Task details
Find "Constitutional policing and" below and begin at its line; stop after the line with "out of time.". Output those lines exactly, without pictures.

Collected data:
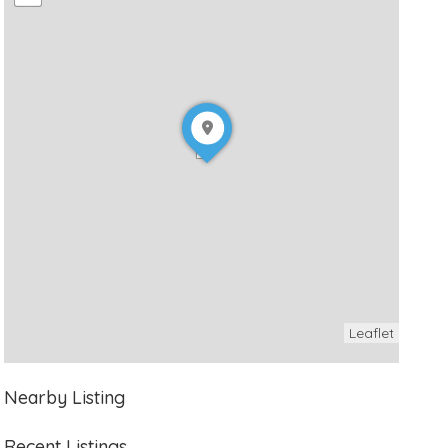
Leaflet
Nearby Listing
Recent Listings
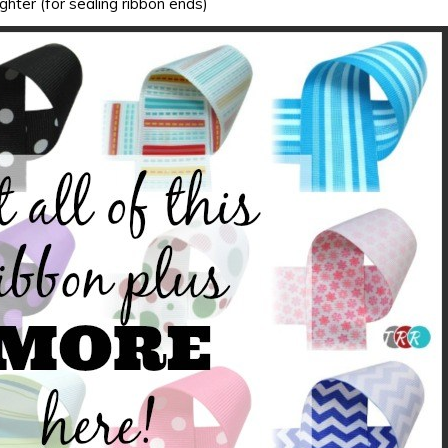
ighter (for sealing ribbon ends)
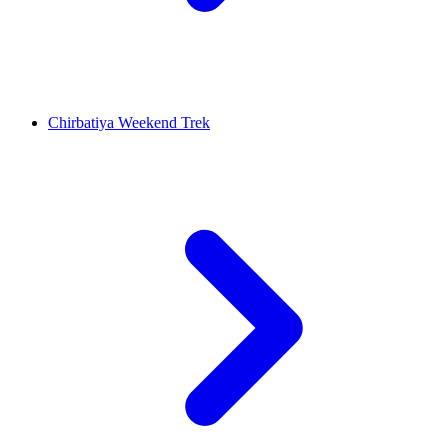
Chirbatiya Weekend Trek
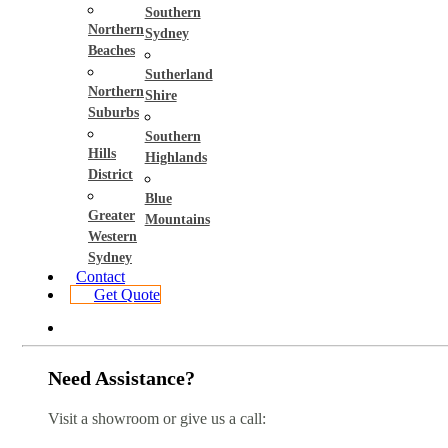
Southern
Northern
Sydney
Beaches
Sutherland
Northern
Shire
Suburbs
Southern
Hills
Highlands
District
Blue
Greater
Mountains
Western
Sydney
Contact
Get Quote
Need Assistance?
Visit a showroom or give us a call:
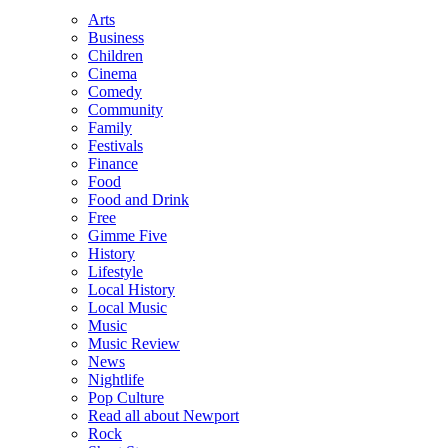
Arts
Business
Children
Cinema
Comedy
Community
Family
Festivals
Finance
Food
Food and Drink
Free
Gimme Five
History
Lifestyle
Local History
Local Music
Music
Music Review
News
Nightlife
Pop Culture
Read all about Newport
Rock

---

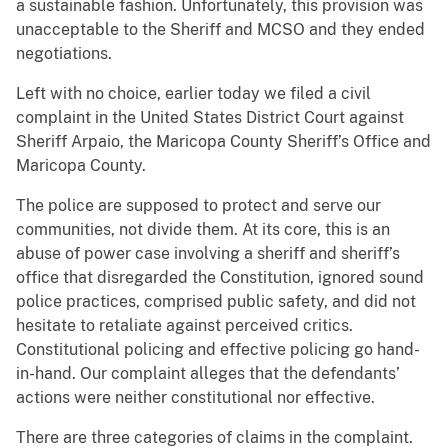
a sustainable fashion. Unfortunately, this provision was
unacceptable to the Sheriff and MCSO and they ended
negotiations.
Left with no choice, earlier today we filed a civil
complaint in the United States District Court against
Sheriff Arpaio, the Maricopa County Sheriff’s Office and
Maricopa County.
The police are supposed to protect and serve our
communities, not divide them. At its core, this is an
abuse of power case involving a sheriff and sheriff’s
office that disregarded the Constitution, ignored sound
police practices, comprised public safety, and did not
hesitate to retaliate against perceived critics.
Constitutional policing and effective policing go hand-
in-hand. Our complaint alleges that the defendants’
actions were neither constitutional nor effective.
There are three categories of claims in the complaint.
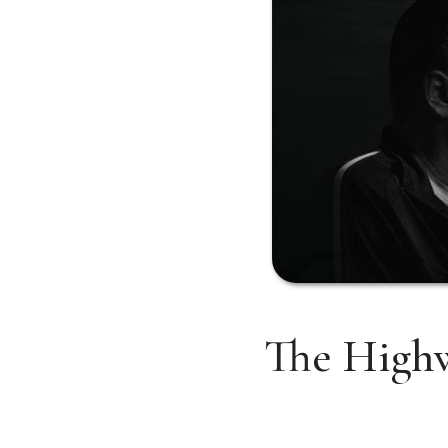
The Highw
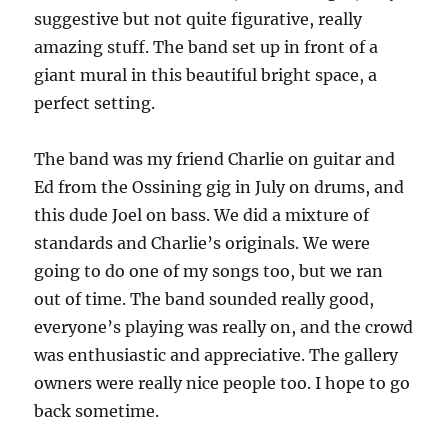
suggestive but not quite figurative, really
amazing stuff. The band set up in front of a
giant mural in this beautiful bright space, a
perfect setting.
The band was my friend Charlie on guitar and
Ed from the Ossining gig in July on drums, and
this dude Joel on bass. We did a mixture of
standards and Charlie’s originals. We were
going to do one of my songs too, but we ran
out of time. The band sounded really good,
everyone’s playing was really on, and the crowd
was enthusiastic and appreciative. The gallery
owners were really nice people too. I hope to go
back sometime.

Result for this task
Constitutional policing and effective policing go hand-
in-hand. Our complaint alleges that the defendants’
actions were neither constitutional nor effective.
There are three categories of claims in the complaint.
The Highw
suggestive but not quite figurative, really
amazing stuff. The band set up in front of a
giant mural in this beautiful bright space, a
perfect setting.
The band was my friend Charlie on guitar and
Ed from the Ossining gig in July on drums, and
this dude Joel on bass. We did a mixture of
standards and Charlie’s originals. We were
going to do one of my songs too, but we ran
out of time. The band sounded really good,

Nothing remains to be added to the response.